# Yeehaw Canney Got A Job



## canney (Sep 2, 2007)

For a Christmas present this past December I was informed by the company I worked for that they were not going to renew my contract  I had been working for them since 91. They were bought by an investment company and this was a step that they felt necessary to increase their bottom line. Well long story short, Sales are now in the toilette.
Now its 6 months later and I was just informed that I passed final steps in the hiring process (background,credit, and pee test) and will start a new gig next week 
Well the party is over, so from now till I get my butt to work I have laid out these smokes to burn up.


----------



## Brazilla-cl (Feb 20, 2008)

Congrats! On the cigars, I'd start in the middle and work my way out.


----------



## boomerd35 (Apr 24, 2007)

Whatsa matter? You didn't have any good ones to smoke? Haha, J/K- those look super. And congrats on the new job!


----------



## Paint (Mar 1, 2008)

They look awesome ,like the look of that Cohiba/30 annv.


----------



## tobacmon (May 17, 2007)

nice line up and Congrats on your new endeavor--I needs one of them there *Culebras!!! 
*


----------



## DOZER (Sep 30, 2007)

Congrats! Nice selection!!


----------



## canney (Sep 2, 2007)

paint said:


> They look awesome ,like the look of that Cohiba/30 annv.
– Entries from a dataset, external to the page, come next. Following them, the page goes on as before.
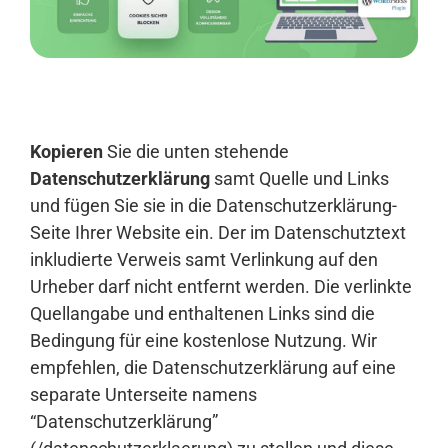
Anmelden
Kopieren
Sie die unten stehende
Datenschutzerklärung
samt Quelle und Links
und fügen Sie sie in die Datenschutzerklärung-
Seite Ihrer Website ein. Der im Datenschutztext
inkludierte Verweis samt Verlinkung auf den
Urheber darf nicht entfernt werden. Die verlinkte
Quellangabe und enthaltenen Links sind die
Bedingung für eine kostenlose Nutzung. Wir
empfehlen, die Datenschutzerklärung auf eine
separate Unterseite namens
“Datenschutzerklärung”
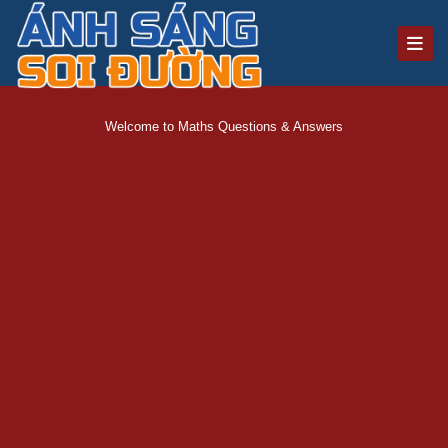
Welcome to Maths Questions & Answers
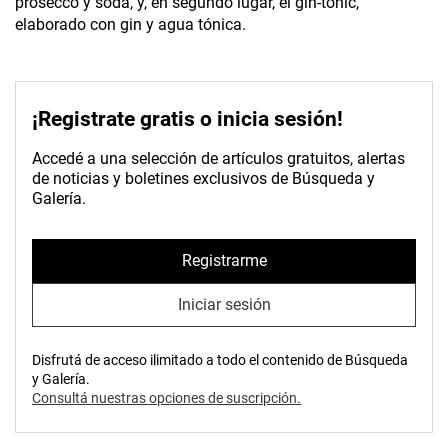
prosecco y soda, y, en segundo lugar, el gin-tonic,
elaborado con gin y agua tónica.
¡Registrate gratis o inicia sesión!
Accedé a una selección de artículos gratuitos, alertas
de noticias y boletines exclusivos de Búsqueda y
Galería.
Registrarme
Iniciar sesión
Disfrutá de acceso ilimitado a todo el contenido de Búsqueda
y Galería.
Consultá nuestras opciones de suscripción.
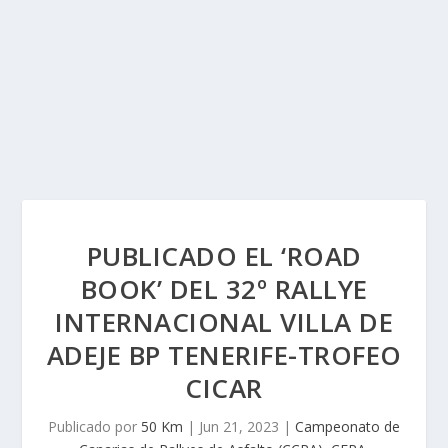
PUBLICADO EL ‘ROAD
BOOK’ DEL 32º RALLYE
INTERNACIONAL VILLA DE
ADEJE BP TENERIFE-TROFEO
CICAR
Publicado por
50 Km
|
Jun 21, 2023
|
Campeonato de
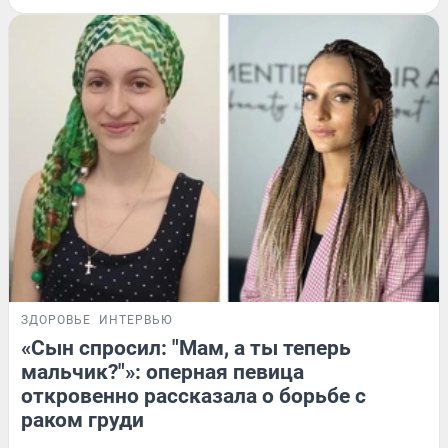
ЗДОРОВЬЕ
ИНТЕРВЬЮ
«Сын спросил: "Мам, а ты теперь
мальчик?"»: оперная певица
откровенно рассказала о борьбе с
раком груди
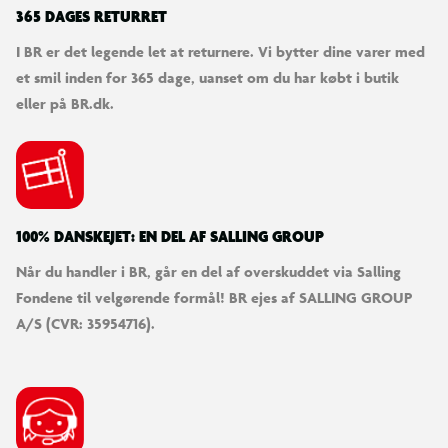
365 DAGES RETURRET
I BR er det legende let at returnere. Vi bytter dine varer med
et smil inden for 365 dage, uanset om du har købt i butik
eller på BR.dk.
100% DANSKEJET: EN DEL AF SALLING GROUP
Når du handler i BR, går en del af overskuddet via Salling
Fondene til velgørende formål! BR ejes af SALLING GROUP
A/S (CVR: 35954716).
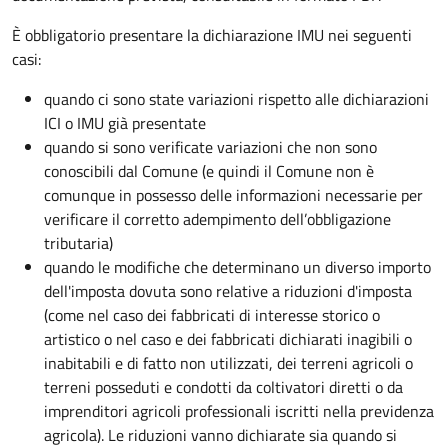
È obbligatorio presentare la dichiarazione IMU nei seguenti
casi:
quando ci sono state variazioni rispetto alle dichiarazioni
ICI o IMU già presentate
quando si sono verificate variazioni che non sono
conoscibili dal Comune (e quindi il Comune non è
comunque in possesso delle informazioni necessarie per
verificare il corretto adempimento dell’obbligazione
tributaria)
quando le modifiche che determinano un diverso importo
dell'imposta dovuta sono relative a riduzioni d'imposta
(come nel caso dei fabbricati di interesse storico o
artistico o nel caso e dei fabbricati dichiarati inagibili o
inabitabili e di fatto non utilizzati, dei terreni agricoli o
terreni posseduti e condotti da coltivatori diretti o da
imprenditori agricoli professionali iscritti nella previdenza
agricola). Le riduzioni vanno dichiarate sia quando si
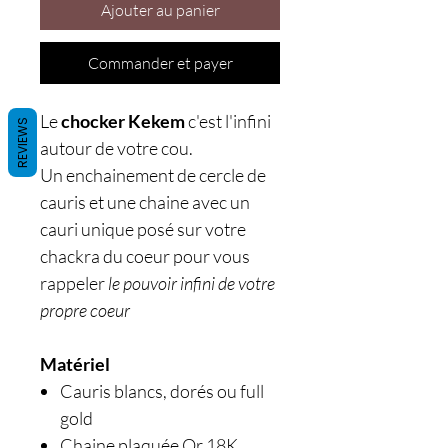
Ajouter au panier
Commander et payer
Le
chocker Kekem
c'est l'infini
REVIEWS
autour de votre cou.
Un enchainement de cercle de
cauris et une chaine avec un
cauri unique posé sur votre
chackra du coeur pour vous
rappeler
le pouvoir infini de votre
propre coeur
Matériel
Cauris blancs, dorés ou full
gold
Chaine plaquée Or 18K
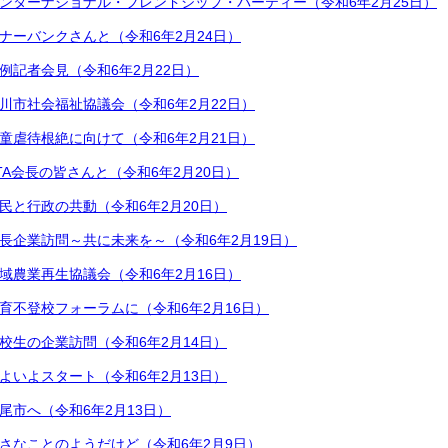
ンターナショナル・フレンドシップ・パーティー（令和6年2月25日）
ナーバンクさんと（令和6年2月24日）
例記者会見（令和6年2月22日）
川市社会福祉協議会（令和6年2月22日）
童虐待根絶に向けて（令和6年2月21日）
TA会長の皆さんと（令和6年2月20日）
民と行政の共動（令和6年2月20日）
長企業訪問～共に未来を～（令和6年2月19日）
域農業再生協議会（令和6年2月16日）
育不登校フォーラムに（令和6年2月16日）
校生の企業訪問（令和6年2月14日）
よいよスタート（令和6年2月13日）
尾市へ（令和6年2月13日）
さなことのようだけど（令和6年2月9日）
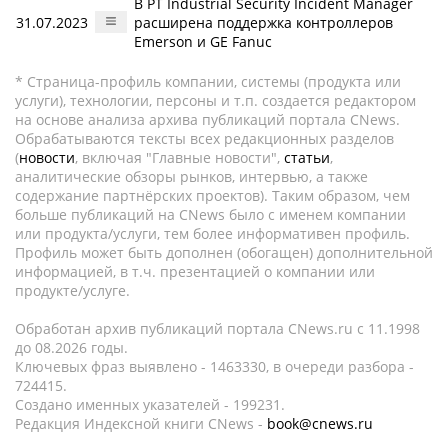
В PT Industrial Security Incident Manager
31.07.2023
расширена поддержка контроллеров
Emerson и GE Fanuc
* Страница-профиль компании, системы (продукта или
услуги), технологии, персоны и т.п. создается редактором
на основе анализа архива публикаций портала CNews.
Обрабатываются тексты всех редакционных разделов
(
новости
, включая "Главные новости",
статьи
,
аналитические обзоры рынков, интервью, а также
содержание партнёрских проектов). Таким образом, чем
больше публикаций на CNews было с именем компании
или продукта/услуги, тем более информативен профиль.
Профиль может быть дополнен (обогащен) дополнительной
информацией, в т.ч. презентацией о компании или
продукте/услуге.
Обработан архив публикаций портала CNews.ru c 11.1998
до 08.2026 годы.
Ключевых фраз выявлено - 1463330, в очереди разбора -
724415.
Создано именных указателей - 199231.
Редакция Индексной книги CNews -
book@cnews.ru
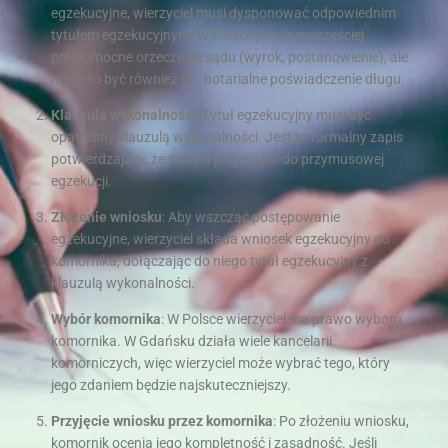
egzekucyjne, wierzyciel musi dysponować odpowiednim
tytułem egzekucyjnym. W Polsce jest to najczęściej
prawomocne orzeczenie sądu (wyrok, postanowienie), ale
może to być również np. notarialne poświadczenie długu.
Klauzula wykonalności
: Tytuł egzekucyjny musi być
opatrzony klauzulą wykonalności. Jest to formalny zapis
potwierdzający, że można przystąpić do przymusowej
egzekucji.
Złożenie wniosku
: Aby wszcząć postępowanie
egzekucyjne, wierzyciel składa wniosek egzekucyjny do
komornika, dołączając do niego tytuł egzekucyjny z
klauzulą wykonalności.
Wybór komornika
: W Polsce wierzyciel ma prawo wyboru
komornika. W Gdańsku działa wiele kancelarii
komorniczych, więc wierzyciel może wybrać tego, który
jego zdaniem będzie najskuteczniejszy.
Przyjęcie wniosku przez komornika
: Po złożeniu wniosku,
komornik ocenia jego kompletność i zasadność. Jeśli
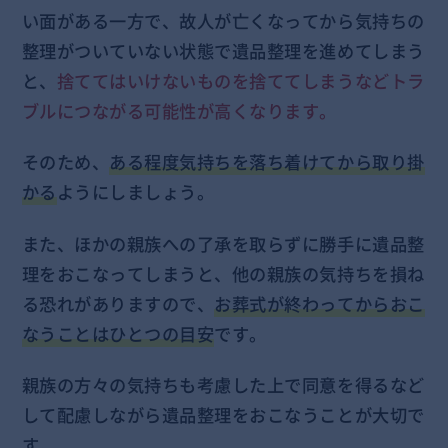
い面がある一方で、故人が亡くなってから気持ちの
整理がついていない状態で遺品整理を進めてしまう
と、
捨ててはいけないものを捨ててしまうなどトラ
ブルにつながる可能性が高くなります。
そのため、
ある程度気持ちを落ち着けてから取り掛
かる
ようにしましょう。
また、ほかの親族への了承を取らずに勝手に遺品整
理をおこなってしまうと、他の親族の気持ちを損ね
る恐れがありますので、
お葬式が終わってからおこ
なうことはひとつの目安
です。
親族の方々の気持ちも考慮した上で同意を得るなど
して配慮しながら遺品整理をおこなうことが大切で
す。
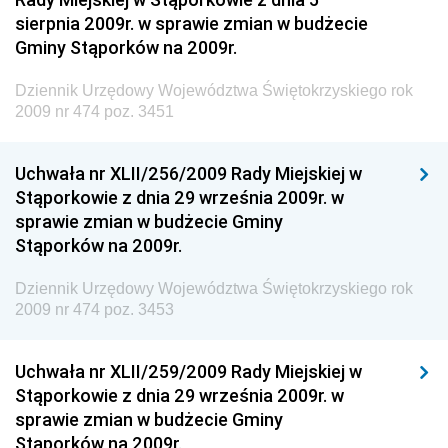
sierpnia 2009r. w sprawie zmian w budżecie
Dziennik Urzędowy Ministerstwa Administracji i
Gminy Stąporków na 2009r.
Gospodarki Przestrzennej
Dziennik Urzędowy Unii Europejskiej, L
Dziennik Urzędowy Województwa Świętokrzyskiego rok
2009 nr 474 poz. 3451
Dziennik Urzędowy Ministerstwa Komunikacji
Dziennik Urzędowy Ministerstwa Przemysłu
Uchwała nr XLII/256/2009 Rady Miejskiej w
Chemicznego i Lekkiego
Stąporkowie z dnia 29 września 2009r. w
Dziennik Urzędowy Ministerstwa Rolnictwa i
sprawie zmian w budżecie Gminy
Gospodarki Żywnościowej
Stąporków na 2009r.
Dziennik Urzędowy Ministra Rodziny, Pracy i Polityki
Społecznej
Dziennik Urzędowy Województwa Świętokrzyskiego rok
2009 nr 474 poz. 3453
Dziennik Urzędowy Ministra Cyfryzacji
Dziennik Urzędowy Ministra Rozwoju
Uchwała nr XLII/259/2009 Rady Miejskiej w
Dziennik Urzędowy Ministra Infrastruktury i
Stąporkowie z dnia 29 września 2009r. w
Budownictwa
sprawie zmian w budżecie Gminy
Stąporków na 2009r.
Dziennik Urzędowy Ministra Gospodarki Morskiej i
I'm sure its a fake but Ive been sitting on it for a long time


----------



## Deuce Da Masta (Dec 4, 2006)

what a hell of a line up!


----------



## Matt257 (Jan 3, 2008)

canney said:


> I'm sure its a fake but Ive been sitting on it for a long time


I must admit it looks fake  but still looks tasty as hell!! Awesome line up and congrats on the new job


----------



## karmaz00 (Dec 5, 2007)

heck of a lineup


----------



## big04deuce (May 16, 2008)

Very nice variety!!!


----------



## Ceedee (Jun 2, 2006)

Congrats Greg, that's awesome news! Ya sure got some tasty looking cee-gars too 

CD


----------



## LkyLindy (Feb 1, 2008)

Great news Greg--I'll smoke one in your honor tonight


----------



## amateurke (Mar 28, 2008)

Congrets on your new job Greg, and on the choise of your cigars!!


----------



## aljrka (Dec 3, 2007)

I believe that Cohiba is a fake, I'll look next week when I go to Hong Kong at the box I've got and I'll let ya know. I scored a box from an auction in London a while back, a partial box. The only way to know is a serial number posted on the box. Anyhow great freakin' smokes!!!


----------



## howland1998 (Dec 17, 2007)

Congrats Greg!!! Nice line-up.:dribble::dribble::dribble:


----------



## tekhnu (Jun 10, 2007)

cool. congrats on the new gig. 

I wish my stash looked like that after I was out of work the entire year of 2006. Mine looked like more of a bargin bin in the clearance section. nothing over 2 bucks.


----------



## happy1 (Jun 29, 2007)

Congrats bro!


----------



## smokinj (Jan 16, 2008)

*Super line-up! Congrats on the job*


----------



## chinomalo (Feb 25, 2008)

Congrats on the job!!

Fake or not, smoke them left to right.. 

Oh, and don't forget the beverages to wash it down!


----------



## canney (Sep 2, 2007)

Thanks everyone.
First day done, I forgot what work was. 
I sure would like to win the lotto.


----------



## Toasted Coastie (Feb 16, 2008)

canney said:


> Thanks everyone.
> First day done, I forgot what work was.
> I sure would like to win the lotto.


:lol:
I feel the same way man...


----------



## canney (Sep 2, 2007)

Work Sucks


----------



## KaiSQ (Aug 4, 2008)

I feel for you man, but I'm one of THOSE people who like their work.


----------



## marquelcg (Jul 19, 2008)

congrats on the job and enjoy the smokes


----------



## ronhoffman2-cl (Jun 8, 2008)

canney said:


> Work Sucks


Are we to take it that the new job isn't too great?


----------



## JonDot (Mar 7, 2008)

Sorry to hear the new job sucks.


----------



## m69c44 (Nov 5, 2007)

canney said:


> Work Sucks


I hear you brother


----------



## EKGOTSKILLZZ (Jun 17, 2008)

that's what's up!


----------



## Oxman (Jun 28, 2008)

I'll take "Resurrected Threads" for $300, Alex!


----------



## happy1 (Jun 29, 2007)

canney said:


> Work Sucks


Beats Welfare


----------